── RECORDS FOR PROCESSING
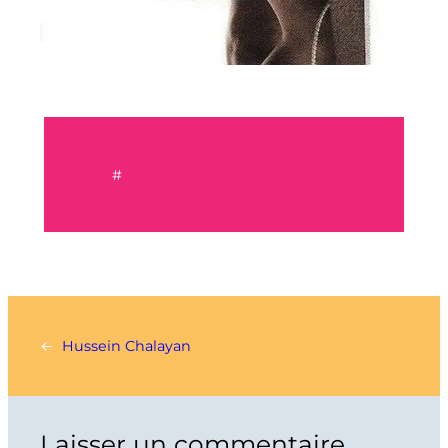
#
←
Hussein Chalayan
Laisser un commentaire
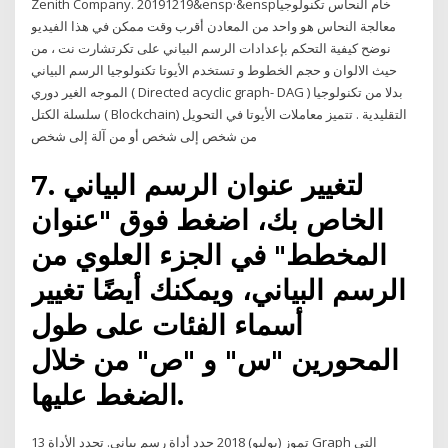
Zenith Company. 20191219&ensp·&enspخام النحاس تكنولوجيا
معالجة النحاس هو واحد من المعادن أقرب وقت ممكن في هذا الفيديو
نوضح كيفية التحكم بإعدادات الرسم البياني على تكرتشارت نت ، من
حيث الالوان و حجم الخطوط و تستخدم الأيوتا تكنولوجيا الرسم البياني
الموجه الغير دوري ( Directed acyclic graph- DAG ) بدلا من تكنولوجيا
سلسلة الكتل ( Blockchain) التقليدية . تتميز معاملات الأيوتا في التحويل
من شخص إلى شخص أو من آلة إلى شخص
7. لتغيير عنوان الرسم البياني
الخاص بك، اضغط فوق "عنوان
المخطط" في الجزء العلوي من
الرسم البياني، ويمكنك أيضًا تغيير
أسماء الفئات على طول
المحورين "س" و "ص" من خلال
الضغط عليها.
13 تموز (يوليو) 2018 حدد أداة رسم بياني. تحدد الأداة Graph التي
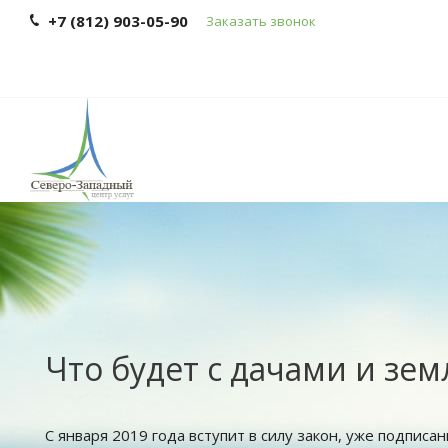
+7 (812) 903-05-90
Заказать звонок
Что будет с дачами и зем
С января 2019 года вступит в силу закон, уже подпис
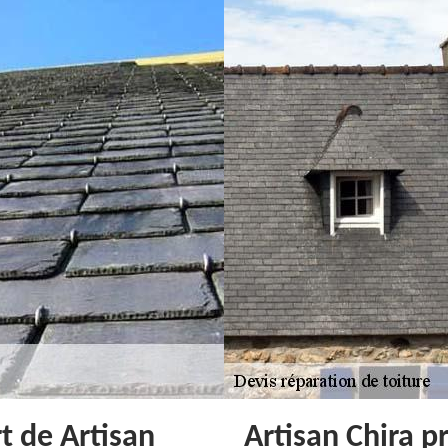
rt de Artisan
Artisan Chira p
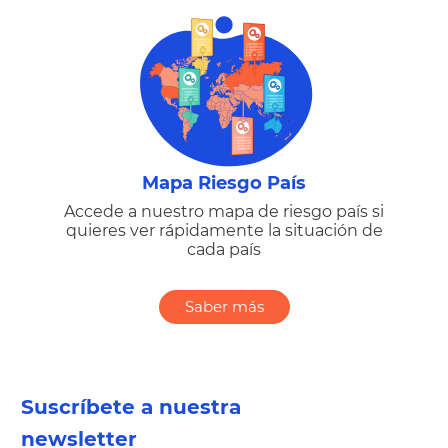
Mapa Riesgo País
Accede a nuestro mapa de riesgo país si
quieres ver rápidamente la situación de
cada país
Saber más
Suscríbete a nuestra
newsletter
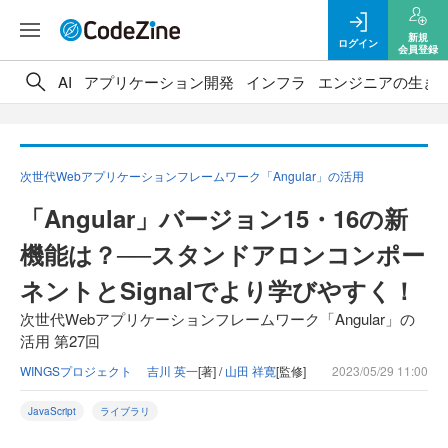
新規
ログイン
会員登録
AI
アプリケーション開発
インフラ
エンジニアの生き
次世代Webアプリケーションフレームワーク「Angular」の活用
「Angular」バージョン15・16の新
機能は？──スタンドアロンコンポー
ネントとSignalでより学びやすく！
次世代Webアプリケーションフレームワーク「Angular」の
活用 第27回
WINGSプロジェクト 吉川 英一
[著] /
山田 祥寛
[監修]
2023/05/29 11:00
JavaScript
ライブラリ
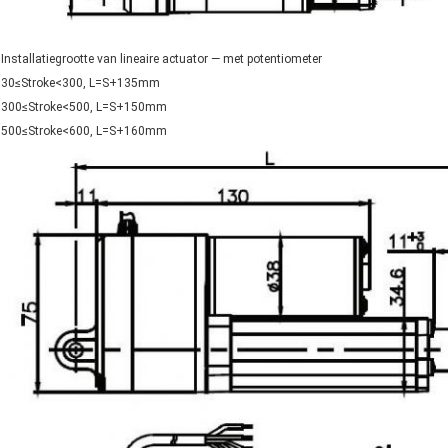
Installatiegrootte van lineaire actuator — met potentiometer
30≤Stroke<300, L=S+135mm
300≤Stroke<500, L=S+150mm
500≤Stroke<600, L=S+160mm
────
» WHAT THIS TASK INVOLVES: Omit the pictures, then output every record exactly as given.

» EXERCISE ANSWER:
#
←
Hussein Chalayan
Laisser un commentaire
Zenith Company. 20191219&ensp·&enspخام النحاس تكنولوجيا
معالجة النحاس هو واحد من المعادن أقرب وقت ممكن في هذا الفيديو
نوضح كيفية التحكم بإعدادات الرسم البياني على تكرتشارت نت ، من
حيث الالوان و حجم الخطوط و تستخدم الأيوتا تكنولوجيا الرسم البياني
الموجه الغير دوري ( Directed acyclic graph- DAG ) بدلا من تكنولوجيا
سلسلة الكتل ( Blockchain) التقليدية . تتميز معاملات الأيوتا في التحويل
من شخص إلى شخص أو من آلة إلى شخص
7. لتغيير عنوان الرسم البياني
الخاص بك، اضغط فوق "عنوان
المخطط" في الجزء العلوي من
الرسم البياني، ويمكنك أيضًا تغيير
أسماء الفئات على طول
المحورين "س" و "ص" من خلال
الضغط عليها.
13 تموز (يوليو) 2018 حدد أداة رسم بياني. تحدد الأداة Graph التي
+7 (812) 903-05-90
Заказать звонок
Что будет с дачами и зем
С января 2019 года вступит в силу закон, уже подпис
rt de Artisan
Artisan Chira p
Mapa Riesgo País
Accede a nuestro mapa de riesgo país si
quieres ver rápidamente la situación de
cada país
Saber más
Suscríbete a nuestra
newsletter
新規
ログイン
会員登録
AI
アプリケーション開発
インフラ
エンジニアの生き
次世代Webアプリケーションフレームワーク「Angular」の活用
「Angular」バージョン15・16の新
機能は？──スタンドアロンコンポー
ネントとSignalでより学びやすく！
次世代Webアプリケーションフレームワーク「Angular」の
活用 第27回
WINGSプロジェクト 吉川 英一
[著] /
山田 祥寛
[監修]
2023/05/29 11:00
JavaScript
ライブラリ
Installatiegrootte van lineaire actuator — met potentiometer
30≤Stroke<300, L=S+135mm
300≤Stroke<500, L=S+150mm
500≤Stroke<600, L=S+160mm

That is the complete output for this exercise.